■ WHAT IS NEEDED: Gather each line of the entries below that includes "nostro".

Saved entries
********************

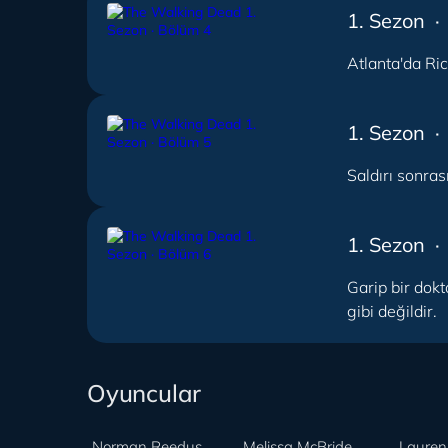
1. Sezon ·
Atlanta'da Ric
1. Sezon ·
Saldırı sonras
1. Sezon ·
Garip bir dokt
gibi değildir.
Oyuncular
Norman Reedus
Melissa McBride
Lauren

********************

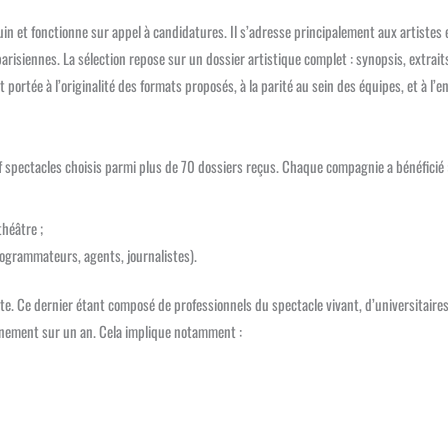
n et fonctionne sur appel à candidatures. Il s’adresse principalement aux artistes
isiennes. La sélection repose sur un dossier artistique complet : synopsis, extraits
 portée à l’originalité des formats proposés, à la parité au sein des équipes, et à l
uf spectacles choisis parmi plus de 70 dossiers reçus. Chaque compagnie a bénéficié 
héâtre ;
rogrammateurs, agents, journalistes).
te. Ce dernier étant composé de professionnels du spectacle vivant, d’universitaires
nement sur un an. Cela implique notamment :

********************

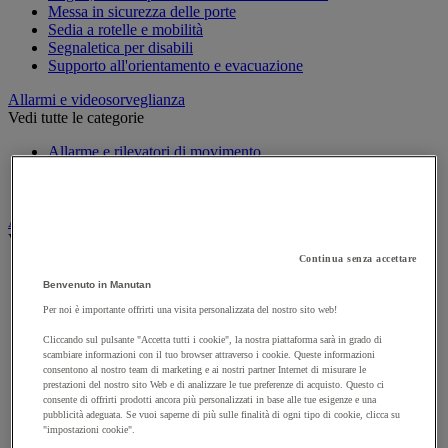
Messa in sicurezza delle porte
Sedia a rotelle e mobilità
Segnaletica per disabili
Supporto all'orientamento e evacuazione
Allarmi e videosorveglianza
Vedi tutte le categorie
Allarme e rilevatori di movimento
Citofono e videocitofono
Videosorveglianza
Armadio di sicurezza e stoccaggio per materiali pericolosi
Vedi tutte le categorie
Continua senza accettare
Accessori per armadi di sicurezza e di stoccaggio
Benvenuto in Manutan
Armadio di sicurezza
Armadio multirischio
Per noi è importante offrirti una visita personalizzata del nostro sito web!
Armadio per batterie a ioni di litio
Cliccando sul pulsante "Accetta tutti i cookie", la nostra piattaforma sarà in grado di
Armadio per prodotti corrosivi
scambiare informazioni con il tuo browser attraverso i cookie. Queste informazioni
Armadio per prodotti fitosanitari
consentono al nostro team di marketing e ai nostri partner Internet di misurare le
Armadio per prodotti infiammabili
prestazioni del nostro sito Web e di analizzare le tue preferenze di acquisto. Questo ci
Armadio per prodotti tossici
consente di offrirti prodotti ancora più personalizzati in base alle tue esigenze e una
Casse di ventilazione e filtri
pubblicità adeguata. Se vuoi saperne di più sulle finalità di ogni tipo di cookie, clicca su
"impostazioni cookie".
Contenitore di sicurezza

********************

■ SOLUTION FOR THIS EXERCISE:
Per noi è importante offrirti una visita personalizzata del nostro sito web!
consentono al nostro team di marketing e ai nostri partner Internet di misurare le
prestazioni del nostro sito Web e di analizzare le tue preferenze di acquisto. Questo ci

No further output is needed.